Labour's Memory. Digitization of annual and financial reports of blue-collar worker unions 1880-2020
The labour movement has played a crucial role in the development of Swedish democracy. Trade unions were especially important in building the welfare state and in shaping the structure of the labour market. The Swedish trade union federations and their confederation, Landsorganisationen, also play an important role internationally. Their archives offer a unique potential to create comprehensive time series on the mobilization and organization of the largest organization in Sweden’s civil society. In order to accomplish this goal, the material needs to be digitized and made searchable.
This project will create a collection of digitised annual and financial reports from local, regional, national and international trade union organisations from 1880 to 2020. The digitised material will be indexed and made searchable in collaboration with labour history experts and computational linguists. The database will be developed, stored and made available for researchers by the Swedish Labour Movement’s Archive and Library, the Popular Movements’ Archive in Uppsala, the Archiv der sozialen Demokratie and the International Institute of social history. These four archival institutions will make the data easily and permanently available to the research community. Combining holdings enables us to create a unique infrastructure that connects the local, regional, national and international levels.
Final report
Final Report, Labour’s Memory (IN20-0040)
PURPOSE & DEVELOPMENT
The aim of this infrastructure project was to make historical source material from the trade union movement accessible, ranging from local organisations in Sweden to global federations. The number of organisations within this social movement is vast, and the archival material is complex. Through this infrastructure, we are creating access points to this material and enabling systematic searches that were previously unfeasible. These open up opportunities for both new research questions and access to historical source documents for trade union members and the general public. Furthermore, the aim has been to develop archival institutions’ workflows for the interpretation of handwritten text using language models (Large Language Models – LLMs) and computational linguistics methods for search optimisation.
PROJECT RESULTS TO DATE
Four archival institutions with varying technical capabilities participated in the project. The International Institute for Social History (IISH) in Amsterdam and the Archiv der sozialen Demokratie (AdSD) in Bonn both had workflows for digitising and making archive material accessible integrated into their operations. The Labour Movement Archive and Library (ARAB) in Huddinge and the Folkrörelsearkivet för Uppsala län (FAC) in Uppsala lacked this when the project began. One result is therefore that this approach is now part of the day-to-day work of these two institutions. Technical equipment, including workstations, servers, and software for processing the material using Optical Character Recognition (OCR) and Handwritten Text Recognition (HTR), packaging and archiving it, and publishing it on the internet, is now in place.
The project also developed methods and software for handwriting recognition and HTR interpretation of image material, as well as lemmatisation and named entity recognition in large text corpora. These results have been presented at conferences and, to some extent, published. The open-source code is published on GitHub.

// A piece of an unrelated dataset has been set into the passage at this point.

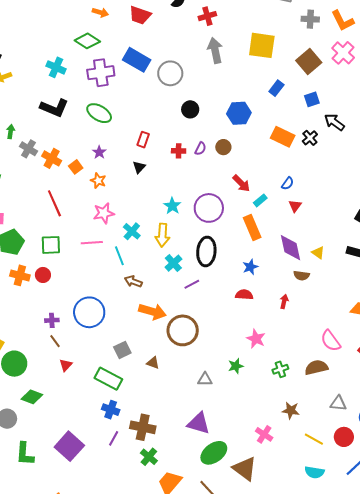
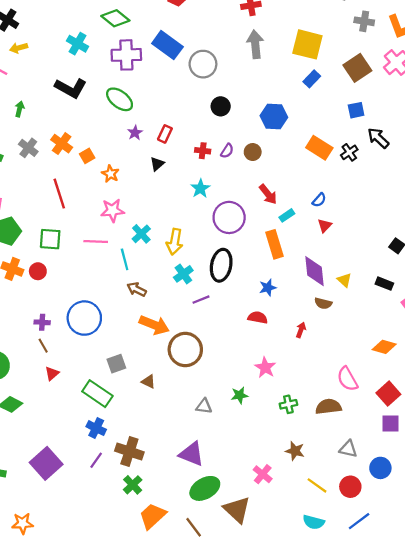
blue rectangle: (276, 88) -> (312, 79), moved
gray cross: (28, 149) -> (28, 148), moved
purple star: (99, 152) -> (135, 133), moved
cyan star: (172, 206) -> (200, 188), moved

Furthermore, the project has resulted in a large number of digitised annual reports from the trade union movement. IISH and AdSD, whose archives hold material from international trade union organisations, have digitised all the material they intended to contribute to the project. They have published parts of it and will complete this final phase in spring 2026. FAC, which holds the Swedish local and regional material from Uppsala County, has digitised (re-photographed) all the material identified at the start of the project. The handwritten material has been transcribed and published; the typewritten and stencilled material is being transcribed on an ongoing basis. ARAB, which holds the archives of the Swedish trade union organisations at the national level, has focused on digitising and publishing material from a selection of organisations to broaden the collection's scope. Work on finalising all the material in ARAB’s collections will continue on an ongoing basis, as part of the institution’s activities.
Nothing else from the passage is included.